In general, it seems that people tend to over-explore – to favor the new disproportionately over the best. In a simple demonstration of this phenomenon, published in 1966, Amos Tversky and Ward Edwards conducted experiments where people were shown a box with two lights on it and told that each light would turn on a fixed (but unknown) percentage of the time. They were then given 1,000 opportunities either to observe which light came on, or to place a bet on the outcome without getting to observe it. (Unlike a more traditional bandit problem setup, here one could not make a “pull” that was both wager and observation at once; participants would not learn whether their bets had paid off until the end.)

This is pure exploration vs. exploitation, pitting the gaining of information squarely against the use of it. For the most part, people adopted a sensible strategy of observing for a while, then placing bets on what seemed like the best outcome – but they consistently spent a lot more time observing than they should have. How much more time? In one experiment, one light came on 60% of the time and the other 40% of the time, a difference neither particularly blatant nor particularly subtle. In that case, people chose to observe 505 times, on average, placing bets the other 495 times. But the math says they should have started to bet after just 38 observations – leaving 962 chances to cash in.

...

The standard multi-armed bandit problem assumes that the probabilities with which the arms pay off are fixed over time. But that’s not necessarily true of airlines, restaurants, or other contexts in which people have to make repeated choices. If the probabilities of a payoff on the different arms change over time – what has been termed a “restless bandit” – the problem becomes much harder. (So much harder, in fact, that there’s no tractable algorithm for completely solving it, and it’s believed there never will be.) Part of this difficulty is that it is no longer simply a matter of exploring for a while and then exploiting: when the world can change, continuing to explore can be the right choice. It might be worth going back to that disappointing restaurant you haven’t visited for a few years, just in case it’s under new management.

Hmm... I'm not sure whether or not to model contemplative practices as "restless bandits." From one perspective they're obviously timeless & unchanging (the capital-D Dharma, the Absolute). But I'm an agent embedded in these systems who is expressing these things, and I'm definitely changing, so maybe the practices do "come under new management" over time after all, at least from my perspective.
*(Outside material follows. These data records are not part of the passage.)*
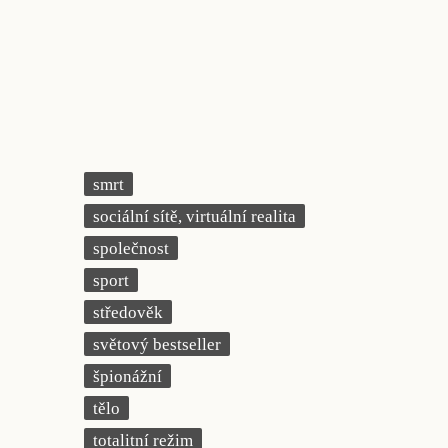
smrt
sociální sítě, virtuální realita
společnost
sport
středověk
světový bestseller
špionážní
tělo
totalitní režim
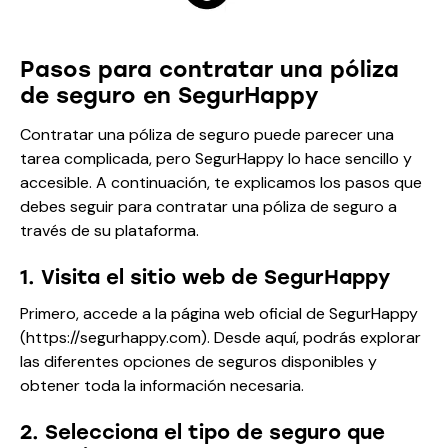
Pasos para contratar una póliza
de seguro en SegurHappy
Contratar una póliza de seguro puede parecer una
tarea complicada, pero SegurHappy lo hace sencillo y
accesible. A continuación, te explicamos los pasos que
debes seguir para contratar una póliza de seguro a
través de su plataforma.
1. Visita el sitio web de SegurHappy
Primero, accede a la página web oficial de SegurHappy
(
https://segurhappy.com
). Desde aquí, podrás explorar
las diferentes opciones de seguros disponibles y
obtener toda la información necesaria.
2. Selecciona el tipo de seguro que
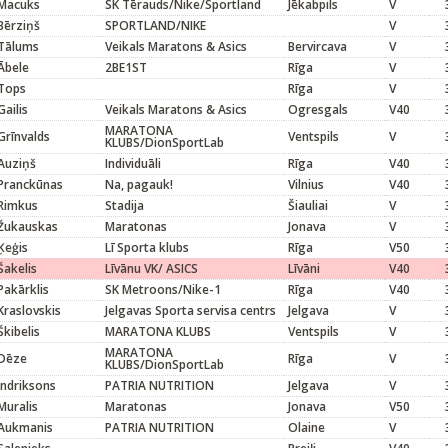
Macuks
SK Tērauds/Nike/Sportland
Jēkabpils
V
Bērziņš
SPORTLAND/NIKE
V
Tālums
Veikals Maratons & Asics
Bervircava
V
Ābele
2BE1ST
Rīga
V
Tops
Rīga
V
Gailis
Veikals Maratons & Asics
Ogresgals
V40
MARATONA
Grīnvalds
Ventspils
V
KLUBS/DionSportLab
Auziņš
Individuāli
Rīga
V40
Pranckūnas
Na, pagauk!
Vilnius
V40
Rimkus
Stadija
Šiauliai
V
Žukauskas
Maratonas
Jonava
V
Ķeģis
Lī Sporta klubs
Rīga
V50
Šakelis
Līvānu VK/ ASICS
Līvāni
V40
Pakārklis
SK Metroons/Nike-1
Rīga
V40
Kraslovskis
Jelgavas Sporta servisa centrs
Jelgava
V
Škibelis
MARATONA KLUBS
Ventspils
V
MARATONA
Dēze
Rīga
V
KLUBS/DionSportLab
Indriksons
PATRIA NUTRITION
Jelgava
V
Muralis
Maratonas
Jonava
V50
Aukmanis
PATRIA NUTRITION
Olaine
V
If they are restless bandits, I think that implies more exploring, more hopping around, more dropping things when they don't appear to yield fruit.

And if they aren't (i.e. if they're bandits with a fixed payout), I think that implies more commitment, more doubling-down (from my present margin).

So where does this leave me?

It's interesting to think about things in this frame, but it feels pretty academic to write about. Which is sorta a shame, because this really seems to touch on a profound question – in some sense "what to do next?" encapsulates the entire thing.

I guess in the end this comes down to taste & intuition.

Some of this stuff feels pretty tasty + wholesome at the moment (e.g. TRE, e.g. reading Kaj's posts about IFS & UtEB), so I'll keep pursuing those. Other of this stuff feels intriguing but also sorta ugh (e.g. nondual shaiva, e.g. sometimes zazen, e.g. actually doing IFS) – probably good practice to keep exploring those too. And some of this stuff doesn't really click at all (e.g. how pjeby talks about doing reconsolidation near the end of this comment), so I won't bother with those until they click.